© 2023 MJH Life Sciences™ and Infection Control Today. All rights reserved.
Dr. Emil Kozarov and a team of researchers at the Columbia University College of Dental Medicine have identified specific bacteria that may have a key role in vascular pathogenesis, specifically atherosclerosis, or what is commonly referred to as "hardening of the arteries" the No. 1 cause of death in the United States.
Fully understanding the role of infections in cardiovascular diseases has been challenging because researchers have previously been unable to isolate live bacteria from atherosclerotic tissue. Using tissue specimens from the Department of Surgery and the Herbert Irving Comprehensive Cancer Center at Columbia University, Kozarov and his team, however, were able to isolate plaques from a 78-year-old male who had previously suffered a heart attack. Their findings are explained in the latest Journal of Atherosclerosis and Thrombosis.
In the paper, researchers describe processing the tissue using cell cultures and genomic analysis to look for the presence of culturable bacteria. In addition, they looked at five pairs of diseased and healthy arterial tissue. The use of cell cultures aided in the isolation of the bacillus Enterobacter hormaechei from the patient's tissue. Implicated in bloodstream infections and other life-threatening conditions, the isolated bacteria were resistant to multiple antibiotics. Surprisingly, using quantitative methods, this microbe was further identified in very high numbers in diseased but not in healthy arterial tissues.
The data suggest that a chronic infection may underlie the process of atherosclerosis, an infection that can be initiated by the systemic dissemination of bacteria though different "gates" in the vascular wall as in the case of a septic patient, through intestinal infection. The data support Kozarov's previous studies, where his team identified periodontal bacteria in carotid artery, thus pointing to tissue-destructing periodontal infections as one possible gate to the circulation.

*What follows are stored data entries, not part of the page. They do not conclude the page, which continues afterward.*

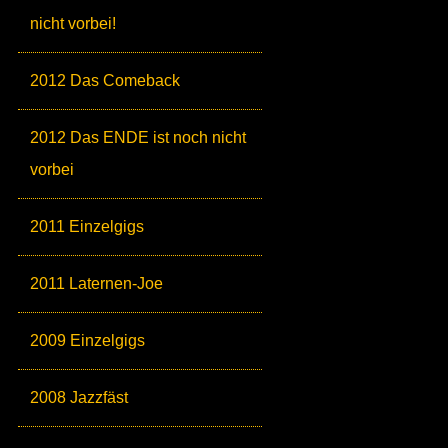
nicht vorbei!
2012 Das Comeback
2012 Das ENDE ist noch nicht
vorbei
2011 Einzelgigs
2011 Laternen-Joe
2009 Einzelgigs
2008 Jazzfäst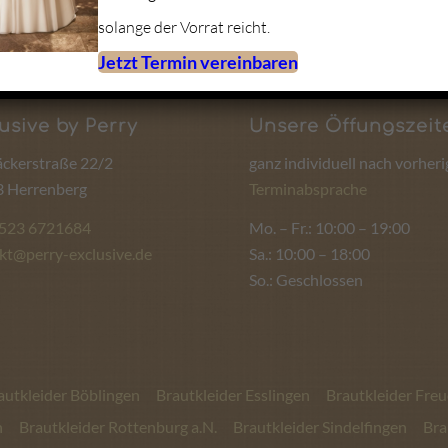
solange der Vorrat reicht.
Jetzt Termin vereinbaren
usive by Perry
Unsere Öffungszeit
ckerstraße 22/2
ganz individuell nach vorheri
 Herrenberg
Terminabsprache
1523 6721684
Mo. – Fr.: 10:00 – 19:00
kt@perry-exclusive.de
Sa.: 10:00 – 18:00
So.: Geschlossen
autkleider Böblingen
Brautkleider Esslingen
Brautkleider Fre
n
Brautkleider Rottenburg a.N.
Brautkleider Sindelfingen
Bra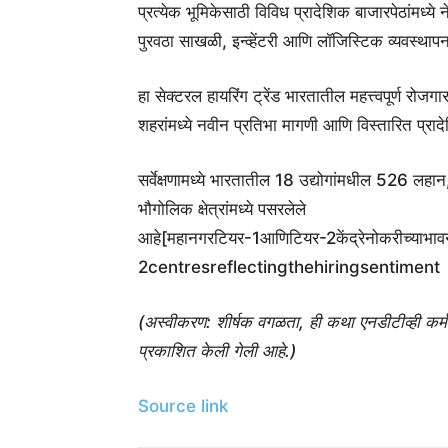
प्रत्येक भूमिकेसाठी विविध प्रादेशिक बाजारपेठांमध्य
पुरवठा साखळी, इन्व्हेंटरी आणि लॉजिस्टिक व्यवस्थाप
हा सेक्टरल हायरिंग ट्रेंड भारतातील महत्त्वपूर्ण र
शहरांमध्ये नवीन प्रतिभा मागणी आणि विस्तारित प्रादे
सर्वेक्षणामध्ये भारतातील 18 उद्योगांमधील 526 लहान
भौगोलिक क्षेत्रांमध्ये पसरलेले
आहे[महानगरटियर-1आणिटियर-2केंद्रेनोकरीच्याभा
2centresreflectingthehiringsentiment
(अस्वीकरण: शीर्षक वगळता, ही कथा एनडीटीव्ही कर्म
प्रकाशित केली गेली आहे.)
Source link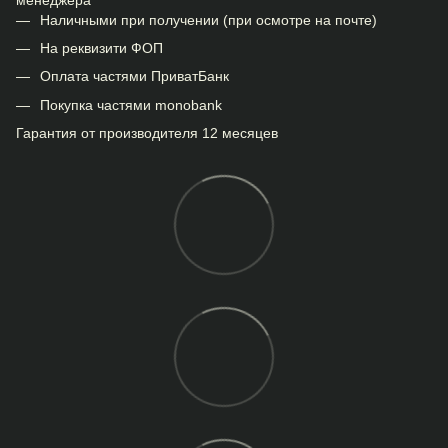
Наличными при получении (при осмотре на почте)
На реквизити ФОП
Оплата частями ПриватБанк
Покупка частями monobank
Гарантия от производителя 12 месяцев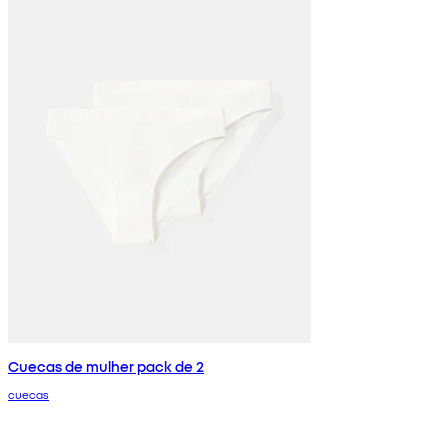
Cuecas de mulher pack de 2
cuecas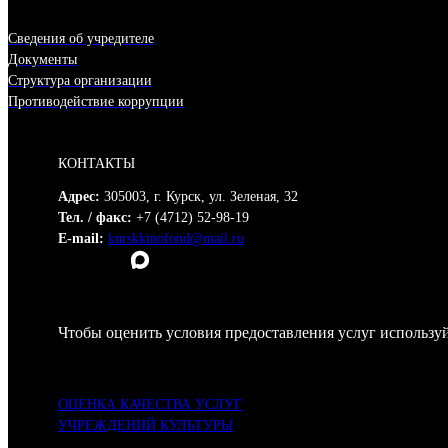
Сведения об учредителе
Документы
Структура организации
Противодействие коррупции
КОНТАКТЫ
Адрес:
305003, г. Курск, ул. Зеленая, 32
Тел. / факс:
+7 (4712) 52-98-19
E-mail:
kurskkinofond@mail.ru
Чтобы оценить условия предоставления услуг используй
ОЦЕНКА КАЧЕСТВА УСЛУГ
УЧРЕЖДЕНИЙ КУЛЬТУРЫ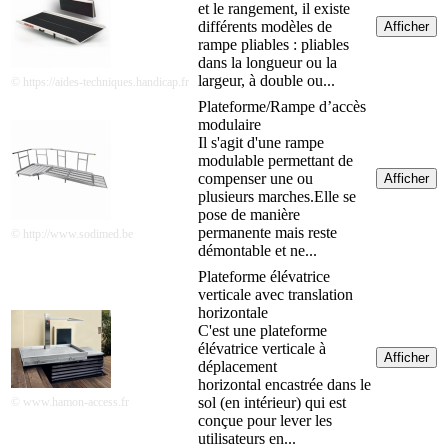
et le rangement, il existe
différents modèles de
Afficher
rampe pliables : pliables
dans la longueur ou la
largeur, à double ou...
© https://aides-techniques.handicap.fr
Plateforme/Rampe d’accès
modulaire
Il s'agit d'une rampe
modulable permettant de
compenser une ou
Afficher
plusieurs marches.Elle se
pose de manière
permanente mais reste
© http://www.sodimed.be
démontable et ne...
Plateforme élévatrice
verticale avec translation
horizontale
C'est une plateforme
élévatrice verticale à
Afficher
déplacement
horizontal encastrée dans le
sol (en intérieur) qui est
© www.hamon-access.fr
conçue pour lever les
utilisateurs en...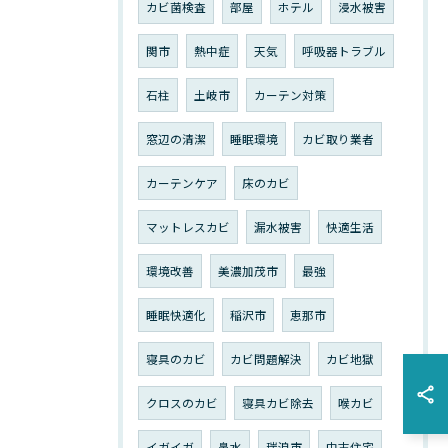
カビ菌検査
部屋
ホテル
浸水被害
関市
熱中症
天気
呼吸器トラブル
石柱
土岐市
カーテン対策
窓辺の清潔
睡眠環境
カビ取り業者
カーテンケア
床のカビ
マットレスカビ
漏水被害
快適生活
環境改善
美濃加茂市
最強
睡眠快適化
稲沢市
恵那市
寝具のカビ
カビ問題解決
カビ地獄
クロスのカビ
寝具カビ除去
喉カビ
イガイガ
鼻水
瑞浪市
中古住宅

Bacteria can gain access to the circulation through different avenues, and then penetrate the vascular walls where they can create secondary infections that have been shown to lead to atherosclerotic plaque formation, the researchers continued. "In order to test the idea that bacteria are involved in vascular pathogenesis, we must be able not only to detect bacterial DNA, but first of all to isolate the bacterial strains from the vascular wall from the patient," Kozarov says.
One specific avenue of infection the researchers studied involved bacteria getting access to the circulatory system via internalization in white blood cells (phagocytes) designed to ingest harmful foreign particles. The model that Kozarov's team was able to demonstrate showed an intermediate step where Enterobacter hormaechei is internalized by the phagocytic cells, but a step wherein bacteria are able to avoid immediate death in phagocytes. Once in circulation, Kozarov says, bacteria using this "Trojan horse" approach can persist in the organism for extended periods of time while traveling to and colonizing distant sites. This can lead to multitude of problems for the patients and for the clinicians: failure of antibiotic treatment, vascular tissue colonization and initiation of an inflammatory process, or atherosclerosis, which ultimately can lead to heart attack or stroke.
"Our findings warrant further studies of bacterial infections as a contributing factor to cardiovascular disease, and of the concept that 'bacterial persistence' in phagocytic cells likely contributes to systemic dissemination," says Kozarov, an associate professor of oral biology at the College of Dental Medicine. Dr. Jingyue Ju, co-author and director of the Columbia Center for Genome Technology & Bio-molecular Engineering, also contributed to this research, which was supported in part by a grant from the National Heart, Lung, and Blood Institute of the National Institutes of Health and by the Columbia University Section of Oral and Diagnostic Sciences.
The article appeared in volume 18 of the Journal of Atherosclerosis and Thrombosis.